Re: Standby corruption after master is restarted

Поиск
Список
Период
Сортировка
От Michael Paquier
Тема Re: Standby corruption after master is restarted
Дата
Msg-id 20180427010411.GF3419@paquier.xyz
обсуждение исходный текст
Ответ на Re: Standby corruption after master is restarted  (Kyotaro HORIGUCHI <horiguchi.kyotaro@lab.ntt.co.jp>)
Список pgsql-bugs
On Fri, Apr 27, 2018 at 09:49:08AM +0900, Kyotaro HORIGUCHI wrote:
> Thank you for noticing me of that. Is there any way to know how a
> bug report has been concluded? Or should I search -hackers for
> a corresponding thread?

Keeping a look at the list of patches for bugs in the CF app, and
looking at the list of open items is what I use now.  Now for this
particular issue my memory has just served me well as it is hard to know
that both are the same issue by looking at the title.  Good thing I
looked at your patch as well.

> At Thu, 26 Apr 2018 21:13:48 +0900, Michael Paquier <michael@paquier.xyz> wrote in
<20180426121348.GA2365@paquier.xyz>
>> On Thu, Apr 26, 2018 at 07:53:04PM +0900, Kyotaro HORIGUCHI wrote:
>>> I think this behavior is a bug. XLogReadRecord is considering the
>>> case but palloc_extended() breaks it. So in the attached, add a
>>> new flag MCXT_ALLOC_NO_PARAMERR to palloc_extended() and
>>> allocate_recordbuf calls it with the new flag. That alone fixes
>>> the problem.
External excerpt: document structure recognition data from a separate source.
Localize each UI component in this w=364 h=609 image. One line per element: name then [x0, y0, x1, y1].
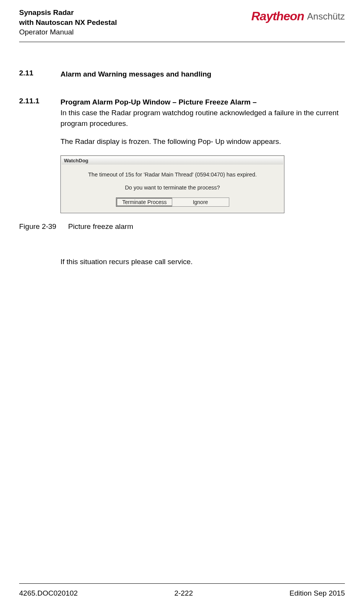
figure-caption: Figure 2-39 Picture freeze alarm: [19, 222, 345, 231]
figure-caption-text: Picture freeze alarm: [68, 222, 133, 231]
page-content: 2.11 Alarm and Warning messages and hand…: [19, 42, 345, 583]
anschutz-logo: Anschütz: [307, 11, 345, 22]
paragraph-1: In this case the Radar program watchdog …: [60, 108, 345, 129]
subsection-number: 2.11.1: [19, 97, 60, 147]
section-2-11: 2.11 Alarm and Warning messages and hand…: [19, 69, 345, 80]
dialog-body: The timeout of 15s for 'Radar Main Threa…: [62, 165, 283, 212]
dialog-button-row: Terminate ProcessIgnore: [63, 198, 282, 207]
page-header: Synapsis Radar with Nautoscan NX Pedesta…: [19, 8, 345, 42]
document-title: Synapsis Radar with Nautoscan NX Pedesta…: [19, 8, 117, 37]
ignore-button[interactable]: Ignore: [172, 198, 229, 207]
section-title: Alarm and Warning messages and handling: [60, 69, 345, 80]
section-title-text: Alarm and Warning messages and handling: [60, 70, 211, 78]
paragraph-2: The Radar display is frozen. The followi…: [60, 136, 345, 147]
footer-page-number: 2-222: [174, 589, 193, 598]
footer-edition: Edition Sep 2015: [289, 589, 345, 598]
section-2-11-1: 2.11.1 Program Alarm Pop-Up Window – Pic…: [19, 97, 345, 147]
dialog-titlebar: WatchDog: [62, 157, 283, 165]
title-line-3: Operator Manual: [19, 27, 117, 37]
brand-logo: Raytheon Anschütz: [251, 8, 345, 23]
figure-number: Figure 2-39: [19, 222, 68, 231]
title-line-1: Synapsis Radar: [19, 8, 117, 18]
page-footer: 4265.DOC020102 2-222 Edition Sep 2015: [19, 583, 345, 609]
footer-doc-id: 4265.DOC020102: [19, 589, 78, 598]
subsection-body: Program Alarm Pop-Up Window – Picture Fr…: [60, 97, 345, 147]
terminate-process-button[interactable]: Terminate Process: [116, 198, 173, 207]
subsection-title: Program Alarm Pop-Up Window – Picture Fr…: [60, 97, 345, 108]
watchdog-dialog: WatchDog The timeout of 15s for 'Radar M…: [60, 155, 284, 213]
section-number: 2.11: [19, 69, 60, 80]
dialog-message-2: Do you want to terminate the process?: [63, 184, 282, 191]
raytheon-logo: Raytheon: [251, 9, 304, 23]
dialog-message-1: The timeout of 15s for 'Radar Main Threa…: [63, 171, 282, 178]
title-line-2: with Nautoscan NX Pedestal: [19, 18, 117, 28]
paragraph-after-figure: If this situation recurs please call ser…: [60, 258, 345, 266]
However, the patch frees read state buffer facing
>>> errorneous records since such records can leave a too-large
>>> buffer allocated.
>>
>> This problem is already discussed here:
>> https://commitfest.postgresql.org/18/1516/
>>
>> And here is the thread:
>> https://www.postgresql.org/message-id/flat/0A3221C70F24FB45833433255569204D1F8B57AD@G01JPEXMBYT05
>>
>> Tsunakawa-san and I discussed a couple of approaches.  Extending
>> palloc_extended so as an incorrect length does not result in an error is
>> also something that crossed by mind, but the length handling is
>> different on the backend and the frontend, so I discarded the idea you
>> are proposing here and instead relied on a check with AllocSizeIsValid,
>> which gives a more simple patch:
>> https://www.postgresql.org/message-id/20180314052753.GA16179%40paquier.xyz
>
> Yeah, perhaps all approaches in the thread came to my mind but
> choosed different one. I'm fine with the approach in the thread.

Okay, cool.

>> This got no interest from committers yet unfortunately, but I think that
>> this is a real problem which should be back-patched :(
>
> Several other WAL-related fixes are also waiting to be picked up..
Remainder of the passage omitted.